-3
#include <iostream>
#include <chrono>
using namespace std;
int main()
{
    const unsigned int m = 200;
    const unsigned int n = 200;
    srand(static_cast<unsigned int>(static_cast<std::chrono::duration<double>
    >(std::chrono::high_resolution_clock::now().time_since_epoch()).count()));
    double** matrixa;
    double** matrixb;
    double** matrixc;
    matrixa = new double* [m];
    matrixb = new double* [m];
    matrixc = new double* [m];
    unsigned int max = static_cast<unsigned int>(1u << 31);
    for (unsigned int i = 0; i < m; i++)
        matrixa[i] = new double[n];
    for (unsigned int i = 0; i < m; i++)
        matrixb[i] = new double[n];
    for (unsigned int i = 0; i < m; i++)
        matrixc[i] = new double[n];
    for (unsigned int i = 0; i < m; i++)
        for (unsigned int j = 0; j < n; j++)
            matrixa[i]
            [j] = static_cast<double>(static_cast<double>(rand()) / max * 10);
    for (unsigned int i = 0; i < m; i++)
        for (unsigned int j = 0; j < n; j++)
            matrixb[i]
            [j] = static_cast<double>(static_cast<double>(rand()) / max * 10);
    auto start = std::chrono::high_resolution_clock::now();
    for (unsigned int i = 0; i < m; i++)
        for (unsigned int j = 0; j < n; j++)
            for (unsigned int k = 0; k < m; k++)
                for (unsigned int l = 0; l < m; l++)
                    matrixc[i][j] += matrixa[k][l] * matrixb[l][k];
    auto stop = std::chrono::high_resolution_clock::now();
    std::chrono::duration<double> time_diff = stop - start;
    cout << "Czas wykonania programu " << time_diff.count() << " sekund." <<
        endl;
    for (unsigned int i = 0; i < m; i++)
        delete[] matrixa[i];
    for (unsigned int i = 0; i < m; i++)
        delete[] matrixb[i];
    for (unsigned int i = 0; i < m; i++)
        delete[] matrixc[i];
    delete[] matrixa;
    delete[] matrixb;
    delete[] matrixc;
    return 0;
}

I have this code and I would like to optimize it, unfortunately I have absolutely no idea how to go about it. Maybe someone has an idea and would like to help me? I got to the point where the program for 400 arrays executes 105 seconds but it is still too much, I would like to optimize this code to run faster. I found OpenMP library and thread class but I don't know how to use it in my program.

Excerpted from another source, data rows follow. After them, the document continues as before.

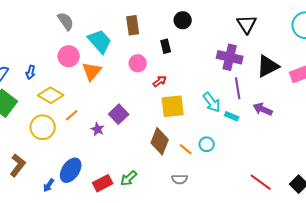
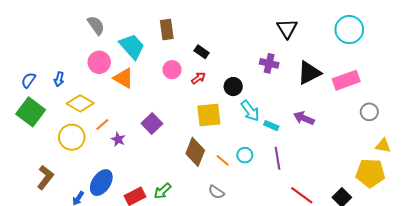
black circle: (183, 20) -> (233, 87), moved
black rectangle: (166, 46) -> (202, 52), turned -40
purple cross: (230, 57) -> (269, 63), size x0.7
orange triangle: (92, 71) -> (123, 78), turned -40
red arrow: (160, 81) -> (198, 78), moved
purple line: (238, 88) -> (278, 158), moved
purple star: (98, 129) -> (118, 139), moved
gray semicircle: (180, 179) -> (216, 192), turned 35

  • I think you need an optimization solution, not a problem... – ΦXocę 웃 Пepeúpa ツ Jun 09 '21 at 18:14
  • 1
    Arrays of arrays can scatter the memory used throughout storage making cache less effective. Sometimes orders of magnitude less effective. Make one big 1D array and pretend that it's 2D. [Here's an example.](https://stackoverflow.com/a/2076668/4581301) – user4581301 Jun 09 '21 at 18:14
  • 1
    Enlight us and please explain what this code suppose to do. Also if you add `-O3` flag it will execute immediately (since your code do not have observable results). – Marek R Jun 09 '21 at 18:15
  • 1
    You're going to have out-of-range problems if m!=n. And instead of `rand` (which, on some systems, only returns 15 bits) use the C++ `` header. – 1201ProgramAlarm Jun 09 '21 at 18:18
  • You appear to be doing O(m²n²) many calculations, which in this case is ~1.6 billion. Without knowing if there's a way to bring down the asymptotic complexity it seems hard to do much to shave that down. – Nathan Pierson Jun 09 '21 at 18:20
  • 1
    Side note: `high_resolution_clock` shouldn't be used for timing. It might alias `system_clock` and be vulnerable to changes to the system time. Clock resynchronization and daylight saving time changes are classics for screwing up measurements. Use `steady_clock` instead. [Here's the advice of one of the people most responsible for `chono`](https://stackoverflow.com/a/37440647/4581301). – user4581301 Jun 09 '21 at 18:21
  • 1
    The inner k & l loops don't depend on the i or j values (except for the initial value in matrixc, which you don't initialize) so you could run the k/l loops once, then apply that result to all the elements of matrixc. – 1201ProgramAlarm Jun 09 '21 at 18:25
  • The code would be somewhat simpler if those matrices were defined directly: `double matrix[m][n];` etc. – Pete Becker Jun 09 '21 at 19:48
  • Basically the four-times nested loop has a complexity of n*m^3. O(n^3) isn't efficient. – U. Windl Jun 10 '21 at 12:19

1 Answers1

0

Firstly, your matrix multiply algorithm is over complex than a normal one(Or it's just wrong), you may reference the wiki for a typical algorithm:

Input: matrices A and B

Let C be a new matrix of the appropriate size

For i from 1 to n:

For j from 1 to p:

Let sum = 0

For k from 1 to m:

Set sum ← sum + Aik × Bkj

Set Cij ← sum

Return C

There is a critical bug in your code, you haven't initialized the result matrix.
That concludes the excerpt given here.